«Nos hemos quedado solos en el mundo. No hay ninguna especie animal que se parezca verdaderamente a la nuestra, ya que somos únicos. Un abismo nos separa en cuerpo y, sobre todo, en mente del resto de las criaturas vivientes. Ningún otro mamífero es bípedo, ninguno controla y utiliza el fuego, ninguno escribe libros, ninguno viaja por el espacio, ninguno pinta cuadros y ninguno reza» . Estas palabras del paleontólogo Juan Luis Arsuaga, contenidas en su libro El collar del neandertal (2000), nos indican la importancia que ha tenido nuestra especie en el devenir del planeta desde su origen o al menos desde el momento en que nos planteamos preguntas tales como “¿quiénes somos?”, “¿de dónde venimos?” o “¿a dónde vamos?” hace aproximadamente unos 5 millones de años; cuestiones que, por cierto, aún hoy nos seguimos planteando. El proceso evolutivo del hombre ha estado indivisiblemente unido a su relación con el medio ambiente, cuyas transformaciones y efectos han sido determinantes no solo para nuestra existencia, sino también para las del propio planeta y su degradación hasta nuestros días.
La Conferencia de Naciones Unidas sobre el Cambio Climático (COP 26), celebrada hace unas pocas semanas en Glasgow, la Cumbre de París o el Protocolo de Kioto de 1997 muestran las consecuencias de esa relación tortuosa que ha establecido el hombre con el medio, del que no ha querido entender que su cuidado es fundamental para el presente y futuro de nuestra especie.
En unos 50 años, la pandemia de la COVID-19 será una anécdota comparada con los efectos devastadores de la subida de temperaturas en el planeta, donde los gases de efecto invernadero podrían causar que un tercio de los habitantes de la Tierra, unos 3.500 millones de personas, tuvieran que vivir irremediablemente en un clima similar al del desierto del Sáhara. Si esto los extrapolamos a territorios tan frágiles y sensibles al cambio climático como Canarias, los efectos pueden tener unas consecuencias difícilmente imaginables. En este momento, la reducción de la temperatura en menos de 1,5º C antes del 2030 es insuficiente para atajar el cambio climático y de eso son conscientes los estados, los cuales siguen anteponiendo sus intereses económicos a la propia amenaza real que supone la no adaptación a los mínimos exigidos por la comunidad científica. Y es que no se trata de negociar, como argumentan muchos activistas climáticos, sino de actuar y cumplir con los objetivos marcados hace ya más de tres décadas. El problema del clima no se puede convertir en un mercado entre países para ver quien aporta dinero para no seguir talando árboles en el Brasil, aliviar la deuda verde de los países pobres o cumplir con la transición climática que debe llevarse a cabo en los países del sur del globo. El cambio climático es real y el compromiso para solucionarlo no se debe medir por países, sino por acuerdos multilaterales amparados en el derecho internacional que garanticen su cumplimiento, cuestión fundamental de la que depende nuestra propia existencia como especie.
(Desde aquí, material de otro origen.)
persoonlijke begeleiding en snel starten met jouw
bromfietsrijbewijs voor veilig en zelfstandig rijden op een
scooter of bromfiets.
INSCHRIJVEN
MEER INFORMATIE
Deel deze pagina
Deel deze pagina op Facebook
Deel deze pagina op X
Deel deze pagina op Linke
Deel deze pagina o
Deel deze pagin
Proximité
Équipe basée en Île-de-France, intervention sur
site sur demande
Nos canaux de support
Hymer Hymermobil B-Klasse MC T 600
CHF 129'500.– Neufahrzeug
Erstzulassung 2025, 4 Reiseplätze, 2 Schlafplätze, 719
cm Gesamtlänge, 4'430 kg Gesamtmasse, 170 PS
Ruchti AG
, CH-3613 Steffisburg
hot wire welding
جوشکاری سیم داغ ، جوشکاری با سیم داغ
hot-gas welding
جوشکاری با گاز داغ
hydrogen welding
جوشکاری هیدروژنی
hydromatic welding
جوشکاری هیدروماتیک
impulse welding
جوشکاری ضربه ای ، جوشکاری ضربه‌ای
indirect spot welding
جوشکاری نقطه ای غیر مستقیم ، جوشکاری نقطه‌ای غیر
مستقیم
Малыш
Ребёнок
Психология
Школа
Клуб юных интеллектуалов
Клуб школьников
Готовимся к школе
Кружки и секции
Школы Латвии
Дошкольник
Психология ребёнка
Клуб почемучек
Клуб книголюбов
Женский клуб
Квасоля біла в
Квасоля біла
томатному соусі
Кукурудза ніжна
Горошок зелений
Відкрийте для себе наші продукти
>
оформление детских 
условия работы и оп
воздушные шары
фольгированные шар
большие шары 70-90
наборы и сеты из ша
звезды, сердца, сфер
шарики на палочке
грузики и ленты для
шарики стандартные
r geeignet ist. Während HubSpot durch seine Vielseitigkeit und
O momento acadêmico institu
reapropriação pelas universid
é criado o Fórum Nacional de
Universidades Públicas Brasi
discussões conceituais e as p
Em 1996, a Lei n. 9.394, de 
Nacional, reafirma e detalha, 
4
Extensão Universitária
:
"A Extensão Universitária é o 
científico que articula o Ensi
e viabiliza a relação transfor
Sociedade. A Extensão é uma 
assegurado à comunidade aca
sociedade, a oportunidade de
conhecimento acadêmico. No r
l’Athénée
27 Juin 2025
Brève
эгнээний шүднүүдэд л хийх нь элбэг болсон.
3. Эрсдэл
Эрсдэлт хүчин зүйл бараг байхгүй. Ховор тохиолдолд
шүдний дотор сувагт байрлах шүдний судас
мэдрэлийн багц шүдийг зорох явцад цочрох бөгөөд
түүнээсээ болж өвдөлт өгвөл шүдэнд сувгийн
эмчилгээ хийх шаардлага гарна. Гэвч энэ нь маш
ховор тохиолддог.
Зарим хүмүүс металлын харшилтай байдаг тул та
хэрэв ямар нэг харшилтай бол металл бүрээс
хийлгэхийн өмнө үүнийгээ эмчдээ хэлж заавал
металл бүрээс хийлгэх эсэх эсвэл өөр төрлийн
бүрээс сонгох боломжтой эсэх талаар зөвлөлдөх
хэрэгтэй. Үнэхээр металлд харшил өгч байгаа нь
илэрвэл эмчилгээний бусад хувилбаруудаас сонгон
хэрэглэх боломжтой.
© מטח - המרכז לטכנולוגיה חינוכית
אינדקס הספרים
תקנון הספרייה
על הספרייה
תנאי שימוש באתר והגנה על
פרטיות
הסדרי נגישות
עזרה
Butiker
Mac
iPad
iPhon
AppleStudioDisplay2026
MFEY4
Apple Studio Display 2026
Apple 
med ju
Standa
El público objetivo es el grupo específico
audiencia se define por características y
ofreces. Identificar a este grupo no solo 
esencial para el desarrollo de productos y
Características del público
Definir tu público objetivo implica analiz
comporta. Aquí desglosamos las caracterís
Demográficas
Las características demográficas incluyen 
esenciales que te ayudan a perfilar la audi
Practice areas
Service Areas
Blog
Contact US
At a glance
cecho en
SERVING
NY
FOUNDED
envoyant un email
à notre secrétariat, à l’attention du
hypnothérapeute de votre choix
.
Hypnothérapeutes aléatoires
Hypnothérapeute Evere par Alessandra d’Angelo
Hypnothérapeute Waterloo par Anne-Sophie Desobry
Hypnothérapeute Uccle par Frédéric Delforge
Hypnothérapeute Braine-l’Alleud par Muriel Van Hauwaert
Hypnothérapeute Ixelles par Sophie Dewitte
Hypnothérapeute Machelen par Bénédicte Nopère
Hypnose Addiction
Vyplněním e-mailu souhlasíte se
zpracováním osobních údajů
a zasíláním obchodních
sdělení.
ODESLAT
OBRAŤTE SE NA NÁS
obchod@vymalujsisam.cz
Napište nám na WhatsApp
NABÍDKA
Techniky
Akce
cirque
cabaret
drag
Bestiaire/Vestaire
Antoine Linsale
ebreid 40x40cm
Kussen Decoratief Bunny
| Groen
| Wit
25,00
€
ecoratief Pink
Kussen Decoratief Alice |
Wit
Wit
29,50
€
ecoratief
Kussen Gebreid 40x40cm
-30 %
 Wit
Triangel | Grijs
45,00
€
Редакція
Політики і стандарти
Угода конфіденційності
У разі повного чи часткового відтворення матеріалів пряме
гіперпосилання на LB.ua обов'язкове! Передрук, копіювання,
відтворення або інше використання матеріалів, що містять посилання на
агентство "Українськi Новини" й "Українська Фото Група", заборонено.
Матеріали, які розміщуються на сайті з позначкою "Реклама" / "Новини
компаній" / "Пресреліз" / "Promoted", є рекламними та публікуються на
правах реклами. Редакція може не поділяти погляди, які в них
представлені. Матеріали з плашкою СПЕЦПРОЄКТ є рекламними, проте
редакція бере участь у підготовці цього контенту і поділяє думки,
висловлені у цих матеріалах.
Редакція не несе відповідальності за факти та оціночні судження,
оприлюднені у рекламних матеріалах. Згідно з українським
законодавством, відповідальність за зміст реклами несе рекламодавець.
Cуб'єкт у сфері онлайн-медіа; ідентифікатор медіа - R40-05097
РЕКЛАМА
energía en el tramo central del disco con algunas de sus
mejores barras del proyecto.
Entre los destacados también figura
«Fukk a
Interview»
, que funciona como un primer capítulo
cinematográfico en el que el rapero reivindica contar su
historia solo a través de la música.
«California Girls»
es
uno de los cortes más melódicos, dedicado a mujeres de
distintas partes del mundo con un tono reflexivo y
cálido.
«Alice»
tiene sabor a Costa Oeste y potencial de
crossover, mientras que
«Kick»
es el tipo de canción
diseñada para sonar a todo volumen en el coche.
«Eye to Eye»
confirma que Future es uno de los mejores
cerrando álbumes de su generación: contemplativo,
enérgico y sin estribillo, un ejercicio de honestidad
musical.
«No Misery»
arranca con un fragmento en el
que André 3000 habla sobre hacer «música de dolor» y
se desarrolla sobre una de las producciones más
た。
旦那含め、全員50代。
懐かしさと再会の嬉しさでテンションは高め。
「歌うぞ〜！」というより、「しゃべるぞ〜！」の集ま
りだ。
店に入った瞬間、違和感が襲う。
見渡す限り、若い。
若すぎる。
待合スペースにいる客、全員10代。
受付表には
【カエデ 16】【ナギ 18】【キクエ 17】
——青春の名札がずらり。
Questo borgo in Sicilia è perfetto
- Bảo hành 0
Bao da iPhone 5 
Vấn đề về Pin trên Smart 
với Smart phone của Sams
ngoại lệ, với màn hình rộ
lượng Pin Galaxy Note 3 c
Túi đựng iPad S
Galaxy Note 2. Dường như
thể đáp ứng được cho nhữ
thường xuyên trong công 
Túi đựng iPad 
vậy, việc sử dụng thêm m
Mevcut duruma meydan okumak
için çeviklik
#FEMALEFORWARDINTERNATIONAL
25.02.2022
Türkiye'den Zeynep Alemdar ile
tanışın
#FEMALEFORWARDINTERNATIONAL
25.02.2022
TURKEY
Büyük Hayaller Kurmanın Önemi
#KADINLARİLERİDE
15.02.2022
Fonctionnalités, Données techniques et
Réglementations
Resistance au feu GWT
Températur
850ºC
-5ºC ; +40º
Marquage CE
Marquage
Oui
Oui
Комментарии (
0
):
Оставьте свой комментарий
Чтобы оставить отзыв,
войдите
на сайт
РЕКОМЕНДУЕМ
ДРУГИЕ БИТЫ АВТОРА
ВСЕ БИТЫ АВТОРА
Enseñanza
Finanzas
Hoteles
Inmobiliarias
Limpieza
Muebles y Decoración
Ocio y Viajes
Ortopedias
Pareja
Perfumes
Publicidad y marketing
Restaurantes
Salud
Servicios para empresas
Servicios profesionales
Como dice el biólogo y paleontólogo José María Bermúdez de Castro en su libro Dioses y Mendigos (2021): «…nuestra mente, por muy extraordinaria que nos parezca, no ha evitado que nos encontremos ante una situación muy compleja, llena de interrogantes y problemas a los que no es sencillo dar una solución. Si fuera tan excepcional, no estaríamos con la preocupación del cambio climático en ciernes que ha provocado nuestra inteligencia, que no debe ser tan avanzada como creemos».
Premonitoria es igualmente la respuesta que dio Stephen Hawking sobre lo que pensaba sobre el cambio climático en una entrevista a TVE en el 2014 durante el Festival Internacional Starmus, celebrado en Tenerife en el 2014: «…en caso de que nuestra especie supere los próximos cien años…».